ABSTRACT

Samuel Fleischacker has introduced a distinction between a “minimalist” and a “maximalist” perception of Enlightenment.1 This distinction is very useful for understanding why the ideas and the attitudes of Scottish Enlightenment failed to find fertile soil in Modern Greece. Scottish Enlightenment, and Smith’s moral theory in particular, endeavors to

foster a common language fully conversant with an individual’s inherited common sense, as the condition for the moral development of the individuals forming a moral community within a perspective of openess. This pursuit for a common moral language can be traced to Smith’s treatment of sympathy as the par excellence mechanism of triggering and communicating moral sentiments. The classical loci of moral theory, such as assessment of motives and consequences of actions, merit or demerit, moral duty, customs and manners, virtue and vice and rules of justice are treated in terms of sympathy. Sympathy is not meant as a kind of innate moral sense (in Hutcheson’s way), but as a common human capacity to put oneself in the place of the other and to enter through imagination into the other’s sentiments. Moreover, to evaluate and judge such sentiments by means of conjecturing in what measure an imagined impartial spectator would approve or disapprove of them.
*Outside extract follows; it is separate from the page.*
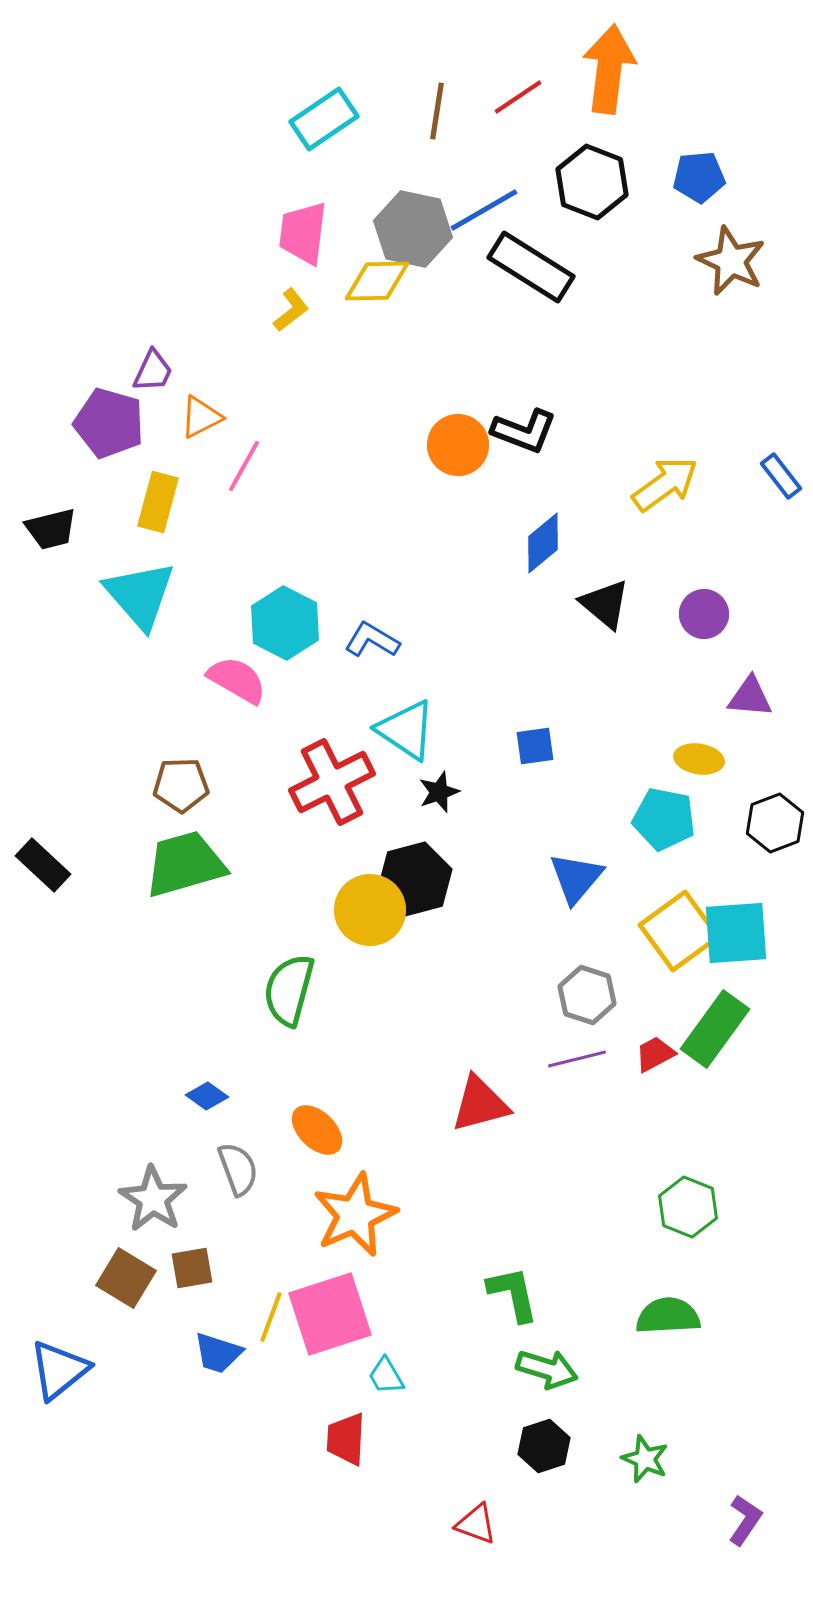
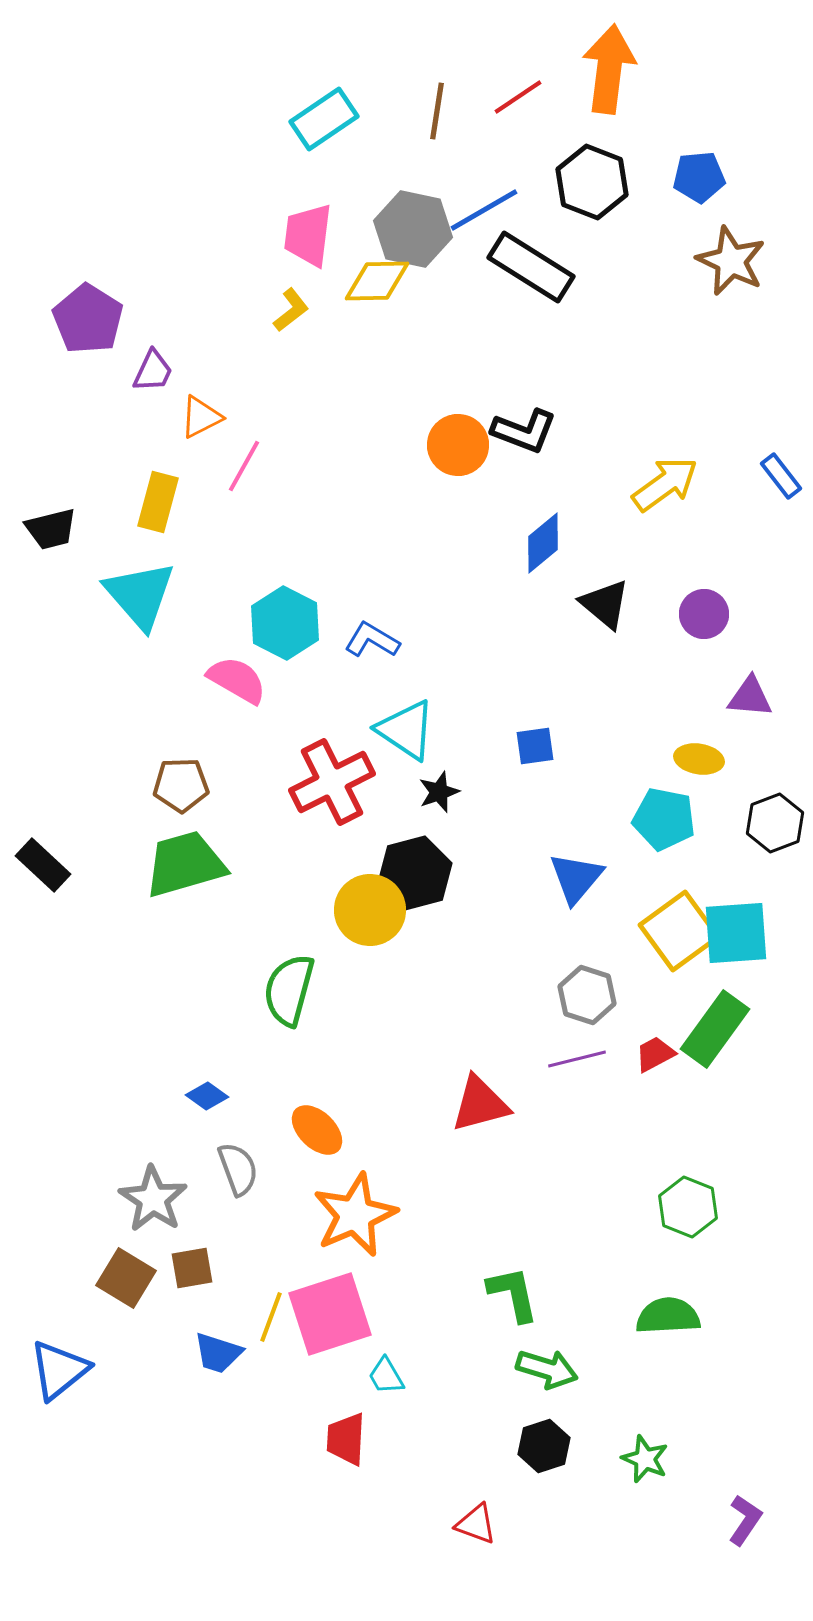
pink trapezoid at (303, 233): moved 5 px right, 2 px down
purple pentagon at (109, 423): moved 21 px left, 104 px up; rotated 16 degrees clockwise
black hexagon at (415, 879): moved 6 px up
The impartial spectator procedure provides a kind of moral standard, which is tantamount neither to a commitment to certain views nor a to an abstract a priori moral imperative. What is really enlightening is the public and open process of evaluation and judgment, resulting in common standards, by correcting and refining moral sentiments. For humans to be adequately engaged in such a process, allegiance to a common good or cause is not a prerequisite. What is needed is cultivation of the natural human capacity for sympathy, imagination and independent judgment. Seen in this light, sympathy binds together in moral community, individuals who are independent and equal. This communicating through sympathy can be understood in terms of an ongoing

cultivation, refinement, and scrutinizing of spontaneous and habitual sentimental reactions; in other words, as a process of becoming mature in one’s moral sentiments through enlightened self-scrutiny and perception of others. This focus on a morality rooted in sentiments, aspired, and in a considerable measure, resulted in transforming the inherited structure and norms by which people came by their moral sentiments. Far from endorsing a specific moral doctrine or maximalist vision of “enlightened” man, the Scottish Enlightenment asserted a fundamental trust in an individual’s capacity to arrive independently at moral maturity by means of cultivating and refining their moral sentiments Thus, eighteenth century Scotland bequeaths a perhaps “over-particular”, and

“parochial” even, rather than universal, but nevertheless an fundamental early contribution to a “minimalist” view of Enlightenment.